(Records excerpted from a collection)
===

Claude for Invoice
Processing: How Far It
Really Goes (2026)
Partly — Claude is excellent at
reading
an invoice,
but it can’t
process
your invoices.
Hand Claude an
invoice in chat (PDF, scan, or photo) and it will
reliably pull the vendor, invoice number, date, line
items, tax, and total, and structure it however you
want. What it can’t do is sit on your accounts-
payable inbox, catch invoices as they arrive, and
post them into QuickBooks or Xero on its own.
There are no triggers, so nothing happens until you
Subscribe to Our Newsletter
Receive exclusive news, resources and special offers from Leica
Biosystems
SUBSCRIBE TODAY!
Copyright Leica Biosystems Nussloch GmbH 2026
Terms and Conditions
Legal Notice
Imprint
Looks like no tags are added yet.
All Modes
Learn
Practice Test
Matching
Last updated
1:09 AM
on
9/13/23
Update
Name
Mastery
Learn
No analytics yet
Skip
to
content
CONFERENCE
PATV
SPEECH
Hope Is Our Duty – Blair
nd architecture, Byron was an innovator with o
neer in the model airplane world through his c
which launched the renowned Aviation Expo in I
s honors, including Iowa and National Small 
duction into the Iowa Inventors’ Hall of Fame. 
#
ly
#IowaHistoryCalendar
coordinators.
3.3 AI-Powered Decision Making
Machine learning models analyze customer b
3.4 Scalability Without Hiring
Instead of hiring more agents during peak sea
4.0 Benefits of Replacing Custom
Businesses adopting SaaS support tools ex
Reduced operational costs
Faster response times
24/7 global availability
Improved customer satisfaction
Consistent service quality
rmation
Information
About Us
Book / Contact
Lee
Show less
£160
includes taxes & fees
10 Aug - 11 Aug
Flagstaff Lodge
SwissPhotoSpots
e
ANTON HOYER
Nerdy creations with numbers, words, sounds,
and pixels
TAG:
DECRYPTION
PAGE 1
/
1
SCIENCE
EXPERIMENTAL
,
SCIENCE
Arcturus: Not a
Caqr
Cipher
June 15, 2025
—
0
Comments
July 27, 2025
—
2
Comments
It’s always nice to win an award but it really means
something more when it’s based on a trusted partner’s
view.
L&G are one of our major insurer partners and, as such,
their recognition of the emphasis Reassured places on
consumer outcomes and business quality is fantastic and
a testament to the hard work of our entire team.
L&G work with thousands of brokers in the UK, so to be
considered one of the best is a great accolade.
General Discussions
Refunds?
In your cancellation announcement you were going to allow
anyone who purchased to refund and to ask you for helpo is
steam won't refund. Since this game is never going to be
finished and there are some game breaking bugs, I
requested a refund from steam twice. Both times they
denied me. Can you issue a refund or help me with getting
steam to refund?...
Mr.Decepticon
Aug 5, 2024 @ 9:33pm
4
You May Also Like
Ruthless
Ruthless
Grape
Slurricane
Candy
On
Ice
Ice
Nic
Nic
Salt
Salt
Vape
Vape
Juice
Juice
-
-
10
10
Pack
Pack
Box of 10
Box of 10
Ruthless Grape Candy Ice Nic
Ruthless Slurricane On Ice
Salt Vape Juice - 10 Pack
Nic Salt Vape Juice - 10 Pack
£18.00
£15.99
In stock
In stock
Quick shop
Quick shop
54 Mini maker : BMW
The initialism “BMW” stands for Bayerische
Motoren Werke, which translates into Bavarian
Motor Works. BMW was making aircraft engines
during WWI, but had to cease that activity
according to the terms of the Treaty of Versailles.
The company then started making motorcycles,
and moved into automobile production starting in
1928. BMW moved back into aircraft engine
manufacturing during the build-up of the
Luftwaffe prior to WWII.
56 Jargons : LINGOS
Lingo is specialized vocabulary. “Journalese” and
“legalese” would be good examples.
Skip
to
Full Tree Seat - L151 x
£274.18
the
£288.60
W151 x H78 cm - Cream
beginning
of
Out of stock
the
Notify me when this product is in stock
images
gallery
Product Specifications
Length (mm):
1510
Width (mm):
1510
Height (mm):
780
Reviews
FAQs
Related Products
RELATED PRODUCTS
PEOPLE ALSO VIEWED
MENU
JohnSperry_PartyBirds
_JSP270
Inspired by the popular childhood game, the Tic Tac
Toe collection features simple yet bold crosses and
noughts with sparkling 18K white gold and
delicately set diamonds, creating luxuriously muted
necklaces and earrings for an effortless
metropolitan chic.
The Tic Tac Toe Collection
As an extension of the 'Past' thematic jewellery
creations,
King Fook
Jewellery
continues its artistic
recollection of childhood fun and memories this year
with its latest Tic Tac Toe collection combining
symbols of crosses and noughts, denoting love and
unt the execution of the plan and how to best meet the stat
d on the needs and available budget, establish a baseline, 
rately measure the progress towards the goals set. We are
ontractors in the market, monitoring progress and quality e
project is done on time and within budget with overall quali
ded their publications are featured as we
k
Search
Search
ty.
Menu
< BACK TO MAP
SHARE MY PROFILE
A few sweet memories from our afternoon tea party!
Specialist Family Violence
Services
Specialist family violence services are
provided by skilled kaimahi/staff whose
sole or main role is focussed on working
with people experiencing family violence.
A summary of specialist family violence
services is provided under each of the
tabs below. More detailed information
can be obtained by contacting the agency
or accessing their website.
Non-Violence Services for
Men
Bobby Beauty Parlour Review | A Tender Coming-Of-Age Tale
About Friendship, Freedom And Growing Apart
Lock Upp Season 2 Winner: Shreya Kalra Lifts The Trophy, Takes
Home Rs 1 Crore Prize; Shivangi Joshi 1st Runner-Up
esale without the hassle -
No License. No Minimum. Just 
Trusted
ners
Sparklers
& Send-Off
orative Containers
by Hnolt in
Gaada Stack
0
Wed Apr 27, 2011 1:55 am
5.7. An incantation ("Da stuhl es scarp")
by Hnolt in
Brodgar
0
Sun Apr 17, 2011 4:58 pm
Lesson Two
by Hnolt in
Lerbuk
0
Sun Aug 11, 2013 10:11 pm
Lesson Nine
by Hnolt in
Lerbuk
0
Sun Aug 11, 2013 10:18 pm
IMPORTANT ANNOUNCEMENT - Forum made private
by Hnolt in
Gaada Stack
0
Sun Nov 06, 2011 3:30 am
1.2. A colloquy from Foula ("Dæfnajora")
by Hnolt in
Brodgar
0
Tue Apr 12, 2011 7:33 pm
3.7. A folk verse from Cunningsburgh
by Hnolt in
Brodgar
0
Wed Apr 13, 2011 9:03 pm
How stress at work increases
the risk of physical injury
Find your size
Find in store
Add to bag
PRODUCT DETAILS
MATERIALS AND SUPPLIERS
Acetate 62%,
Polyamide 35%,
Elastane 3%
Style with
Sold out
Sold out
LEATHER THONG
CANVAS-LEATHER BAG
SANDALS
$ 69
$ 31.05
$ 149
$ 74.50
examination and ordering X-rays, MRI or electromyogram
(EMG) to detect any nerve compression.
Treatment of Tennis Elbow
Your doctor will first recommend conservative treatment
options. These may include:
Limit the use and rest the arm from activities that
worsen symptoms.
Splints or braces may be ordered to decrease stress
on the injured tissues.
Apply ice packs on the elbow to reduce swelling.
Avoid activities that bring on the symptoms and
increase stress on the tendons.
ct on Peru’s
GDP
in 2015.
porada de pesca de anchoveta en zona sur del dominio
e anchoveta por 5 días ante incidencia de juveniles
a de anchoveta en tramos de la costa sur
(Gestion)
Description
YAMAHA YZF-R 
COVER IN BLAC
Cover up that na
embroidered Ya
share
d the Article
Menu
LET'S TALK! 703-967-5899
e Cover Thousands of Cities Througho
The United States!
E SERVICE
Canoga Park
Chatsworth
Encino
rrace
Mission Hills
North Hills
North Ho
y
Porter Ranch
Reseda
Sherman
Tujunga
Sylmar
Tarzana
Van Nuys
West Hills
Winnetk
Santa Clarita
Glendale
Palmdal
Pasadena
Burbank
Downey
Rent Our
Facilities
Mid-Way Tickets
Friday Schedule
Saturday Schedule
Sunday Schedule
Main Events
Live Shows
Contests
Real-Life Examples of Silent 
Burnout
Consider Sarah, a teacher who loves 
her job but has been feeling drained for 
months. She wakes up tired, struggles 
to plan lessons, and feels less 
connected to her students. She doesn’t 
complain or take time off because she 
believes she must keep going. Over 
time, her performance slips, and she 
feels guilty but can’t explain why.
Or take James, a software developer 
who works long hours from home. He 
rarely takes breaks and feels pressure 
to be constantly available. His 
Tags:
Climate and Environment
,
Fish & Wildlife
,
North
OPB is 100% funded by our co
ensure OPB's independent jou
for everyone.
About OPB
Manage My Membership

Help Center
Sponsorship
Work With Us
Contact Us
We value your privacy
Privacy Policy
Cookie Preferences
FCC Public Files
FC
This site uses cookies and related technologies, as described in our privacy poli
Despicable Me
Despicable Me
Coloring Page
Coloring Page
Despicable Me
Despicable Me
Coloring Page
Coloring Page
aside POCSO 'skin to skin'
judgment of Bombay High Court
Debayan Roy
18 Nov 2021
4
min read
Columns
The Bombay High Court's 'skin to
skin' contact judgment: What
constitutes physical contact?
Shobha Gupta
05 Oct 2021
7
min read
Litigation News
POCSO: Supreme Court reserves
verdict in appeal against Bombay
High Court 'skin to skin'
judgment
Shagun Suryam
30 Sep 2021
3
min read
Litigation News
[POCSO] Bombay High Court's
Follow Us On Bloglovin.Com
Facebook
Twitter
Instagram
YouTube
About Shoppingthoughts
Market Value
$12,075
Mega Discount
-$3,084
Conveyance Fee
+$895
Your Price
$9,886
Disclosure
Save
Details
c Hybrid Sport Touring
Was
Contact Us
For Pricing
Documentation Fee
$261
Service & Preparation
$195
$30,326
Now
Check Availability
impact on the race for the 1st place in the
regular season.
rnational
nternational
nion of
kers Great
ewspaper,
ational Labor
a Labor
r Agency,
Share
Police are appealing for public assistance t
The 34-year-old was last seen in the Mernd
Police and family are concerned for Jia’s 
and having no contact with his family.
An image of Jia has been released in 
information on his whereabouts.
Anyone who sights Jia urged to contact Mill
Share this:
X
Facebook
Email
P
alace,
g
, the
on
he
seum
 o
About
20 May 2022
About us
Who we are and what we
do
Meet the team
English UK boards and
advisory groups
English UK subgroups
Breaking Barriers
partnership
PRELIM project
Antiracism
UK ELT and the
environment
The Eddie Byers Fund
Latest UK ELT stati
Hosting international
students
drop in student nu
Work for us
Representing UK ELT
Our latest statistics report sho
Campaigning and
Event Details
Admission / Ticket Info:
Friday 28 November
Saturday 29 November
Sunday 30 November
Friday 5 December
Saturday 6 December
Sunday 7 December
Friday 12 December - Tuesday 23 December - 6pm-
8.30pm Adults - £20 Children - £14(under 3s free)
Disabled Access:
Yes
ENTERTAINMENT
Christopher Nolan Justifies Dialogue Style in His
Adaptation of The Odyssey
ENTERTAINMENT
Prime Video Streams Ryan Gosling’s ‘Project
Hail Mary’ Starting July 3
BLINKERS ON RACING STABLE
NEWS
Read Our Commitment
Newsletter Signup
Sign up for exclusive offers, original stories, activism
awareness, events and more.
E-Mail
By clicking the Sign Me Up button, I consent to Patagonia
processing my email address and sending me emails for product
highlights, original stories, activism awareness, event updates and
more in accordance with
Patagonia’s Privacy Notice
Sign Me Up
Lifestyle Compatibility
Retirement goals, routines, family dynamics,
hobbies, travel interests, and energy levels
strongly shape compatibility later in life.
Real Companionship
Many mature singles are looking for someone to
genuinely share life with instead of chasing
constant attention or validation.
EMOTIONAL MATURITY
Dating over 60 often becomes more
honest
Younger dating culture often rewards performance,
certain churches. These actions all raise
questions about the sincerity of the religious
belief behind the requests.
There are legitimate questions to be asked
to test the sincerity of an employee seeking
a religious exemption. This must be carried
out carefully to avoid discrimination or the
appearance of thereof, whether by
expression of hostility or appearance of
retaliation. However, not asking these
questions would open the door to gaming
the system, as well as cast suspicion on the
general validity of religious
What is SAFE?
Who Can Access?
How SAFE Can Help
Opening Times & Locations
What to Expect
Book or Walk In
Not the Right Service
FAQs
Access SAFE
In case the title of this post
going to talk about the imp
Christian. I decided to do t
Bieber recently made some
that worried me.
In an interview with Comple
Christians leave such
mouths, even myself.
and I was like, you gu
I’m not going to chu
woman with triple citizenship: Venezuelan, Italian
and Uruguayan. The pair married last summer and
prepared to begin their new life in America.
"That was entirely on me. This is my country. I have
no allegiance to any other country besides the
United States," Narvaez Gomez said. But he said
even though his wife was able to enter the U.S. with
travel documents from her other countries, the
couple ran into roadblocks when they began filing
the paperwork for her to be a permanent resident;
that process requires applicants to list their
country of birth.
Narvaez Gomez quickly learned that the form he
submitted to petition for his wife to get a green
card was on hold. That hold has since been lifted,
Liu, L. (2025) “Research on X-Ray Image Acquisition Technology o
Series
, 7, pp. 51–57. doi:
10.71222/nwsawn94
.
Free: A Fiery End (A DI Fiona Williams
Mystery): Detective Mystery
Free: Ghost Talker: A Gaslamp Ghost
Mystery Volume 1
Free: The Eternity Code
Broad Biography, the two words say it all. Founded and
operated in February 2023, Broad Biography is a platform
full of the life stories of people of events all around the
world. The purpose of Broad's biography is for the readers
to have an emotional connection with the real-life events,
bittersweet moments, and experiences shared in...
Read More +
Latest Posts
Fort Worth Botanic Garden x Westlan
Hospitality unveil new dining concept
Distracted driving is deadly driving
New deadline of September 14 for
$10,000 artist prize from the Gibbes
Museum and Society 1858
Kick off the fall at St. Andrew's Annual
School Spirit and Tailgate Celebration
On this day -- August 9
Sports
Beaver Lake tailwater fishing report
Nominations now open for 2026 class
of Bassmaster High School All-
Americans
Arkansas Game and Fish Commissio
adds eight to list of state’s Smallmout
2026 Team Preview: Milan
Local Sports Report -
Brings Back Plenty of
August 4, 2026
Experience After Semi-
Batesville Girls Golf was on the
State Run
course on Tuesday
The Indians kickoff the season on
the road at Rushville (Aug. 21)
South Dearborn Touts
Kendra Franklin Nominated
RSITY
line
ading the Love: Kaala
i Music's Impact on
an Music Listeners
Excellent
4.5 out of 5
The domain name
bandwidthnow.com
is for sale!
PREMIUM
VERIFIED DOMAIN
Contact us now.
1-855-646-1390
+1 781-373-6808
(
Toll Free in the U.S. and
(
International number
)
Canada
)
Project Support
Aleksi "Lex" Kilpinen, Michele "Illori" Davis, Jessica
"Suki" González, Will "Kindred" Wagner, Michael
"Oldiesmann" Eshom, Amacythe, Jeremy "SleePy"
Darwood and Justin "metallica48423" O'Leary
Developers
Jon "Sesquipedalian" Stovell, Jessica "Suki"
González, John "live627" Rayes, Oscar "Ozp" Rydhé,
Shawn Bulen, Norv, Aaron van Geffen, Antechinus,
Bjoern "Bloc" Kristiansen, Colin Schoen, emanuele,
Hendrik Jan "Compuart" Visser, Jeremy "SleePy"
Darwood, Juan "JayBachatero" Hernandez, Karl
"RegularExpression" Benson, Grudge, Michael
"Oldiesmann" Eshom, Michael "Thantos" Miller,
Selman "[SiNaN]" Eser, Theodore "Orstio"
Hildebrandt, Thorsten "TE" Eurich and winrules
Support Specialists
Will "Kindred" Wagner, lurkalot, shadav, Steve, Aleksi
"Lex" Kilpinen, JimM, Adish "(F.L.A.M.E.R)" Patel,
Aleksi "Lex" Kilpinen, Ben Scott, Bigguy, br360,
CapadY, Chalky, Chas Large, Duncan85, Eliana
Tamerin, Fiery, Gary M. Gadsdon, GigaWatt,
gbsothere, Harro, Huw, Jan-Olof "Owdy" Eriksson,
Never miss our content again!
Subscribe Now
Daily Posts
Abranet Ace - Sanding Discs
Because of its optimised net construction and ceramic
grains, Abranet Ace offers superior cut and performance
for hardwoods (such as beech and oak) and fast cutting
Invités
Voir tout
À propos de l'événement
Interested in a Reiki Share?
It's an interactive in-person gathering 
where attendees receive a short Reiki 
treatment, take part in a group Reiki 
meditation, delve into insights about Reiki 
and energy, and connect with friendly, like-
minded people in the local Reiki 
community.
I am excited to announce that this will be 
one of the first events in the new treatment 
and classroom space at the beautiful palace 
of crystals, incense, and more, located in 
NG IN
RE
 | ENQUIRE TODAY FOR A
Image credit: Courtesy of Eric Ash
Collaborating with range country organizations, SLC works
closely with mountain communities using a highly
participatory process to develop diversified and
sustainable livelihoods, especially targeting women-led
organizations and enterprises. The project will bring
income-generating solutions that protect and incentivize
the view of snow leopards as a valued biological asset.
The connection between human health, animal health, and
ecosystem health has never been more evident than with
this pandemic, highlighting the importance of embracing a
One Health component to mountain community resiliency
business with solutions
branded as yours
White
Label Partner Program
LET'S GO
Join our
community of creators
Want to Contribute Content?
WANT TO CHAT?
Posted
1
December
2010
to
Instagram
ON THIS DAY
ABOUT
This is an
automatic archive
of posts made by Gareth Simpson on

===

DESCRIPTION OF THE TASK:
Which lines in the records above contain the word "feels"? Copy each one.

FINISHED EXERCISE:
to plan lessons, and feels less 
feels guilty but can’t explain why.
rarely takes breaks and feels pressure 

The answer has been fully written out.